I want to calculate the Area Under the Receiver Operating Characteristics (AUROC) of my multi-class predictions. However, I don’t know which value to trust.
PyTorch Lightning comes with an AUROC metric. However, whether you call it on the final activation values or after categorizing it both gives different results.
Also, both values do not match the AUROC calculation found in scikit-learn.
Here is a standalone version:
from pl_bolts.models import LitMNIST
import pytorch_lightning as pl
from pytorch_lightning.metrics.classification import AUROC
from pytorch_lightning.metrics.functional import to_categorical
# https://github.com/reiinakano/scikit-plot
# pip install scikit-plot | conda install -c conda-forge scikit-plot
import matplotlib.pyplot as plt
import scikitplot as skplt
pl.seed_everything(0)
# model
model = LitMNIST(batch_size=64)
trainer = pl.Trainer(max_epochs=1, deterministic=True)

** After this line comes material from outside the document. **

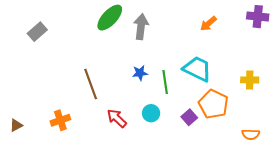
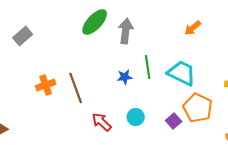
green line: (165, 82) -> (148, 67), moved
orange cross: (60, 120) -> (46, 85), moved

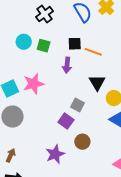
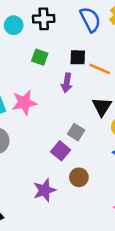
black cross: (45, 14) -> (44, 19), turned 30
cyan circle: (24, 42) -> (14, 25), moved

# train 1 epoch to expect decent results from auroc
trainer.fit(model)
# prevent grad error
model.freeze()
pl_auroc = AUROC()
for i, batch in enumerate(model.test_dataloader()):
# get a prediction
x, target = batch
print(i, x.shape, target.shape)
predict = model(x)
# auroc with activations per class
print(pl_auroc(predict, target))
# auroc after converting activations to categories
predict_cat = to_categorical(predict)
print(pl_auroc(predict_cat, target))
# use scikit-learn with a simplified interface
predict_np = predict.numpy() # .cpu()
target_np = target.numpy() # .cpu()
skplt.metrics.plot_roc(target_np, predict_np) # reversed order
plt.show()
# predictions versus target
print(list(zip(predict_cat.numpy(), target.numpy())))
# 3 predctions is enough
if i >= 2:
break
And this is the output from the above script:
# output batch 1:
# AUROC on activation: tensor(0.3796)
# AUROC on category: tensor(0.1111)
# AUROC scikit-learn micro-average: 0.98
# macro-average: 0.94
# (predict, target):
# [(7, 7), (2, 2), (1, 1), (0, 0), (4, 4), (1, 1), (4, 4), (9, 9), (6, 5), (9, 9), (0, 0), (6, 6), (9, 9), (0, 0), (1, 1), (5, 5), (9, 9), (7, 7), (2, 3), (4, 4), (9, 9), (6, 6), (6, 6), (5, 5), (4, 4), (0, 0), (7, 7), (4, 4), (0, 0), (1, 1), (3, 3), (1, 1), (3, 3), (4, 4), (7, 7), (2, 2), (7, 7), (1, 1), (2, 2), (1, 1), (1, 1), (7, 7), (4, 4), (2, 2), (3, 3), (5, 5), (1, 1), (2, 2), (4, 4), (4, 4), (6, 6), (3, 3), (5, 5), (5, 5), (6, 6), (0, 0), (4, 4), (1, 1), (9, 9), (5, 5), (7, 7), (2, 8), (9, 9), (3, 3)]
# output batch 2:
# AUROC on activation: tensor(0.4407)
# AUROC on category: tensor(0.0678)
# AUROC scikit-learn micro-average: 0.97
# macro-average: 0.94
# output batch 3:
# AUROC on activation: tensor(0.4038)
# AUROC on category: tensor(0.0962)
# AUROC scikit-learn micro-average: 0.93
# macro-average: 0.93
The AUROC values from pytorch_lightning.metrics.classification.AUROC
seem to be completely off.
Am I using AUROC wrong here?
p.s. Maybe a metric
category is necessary for this type of question?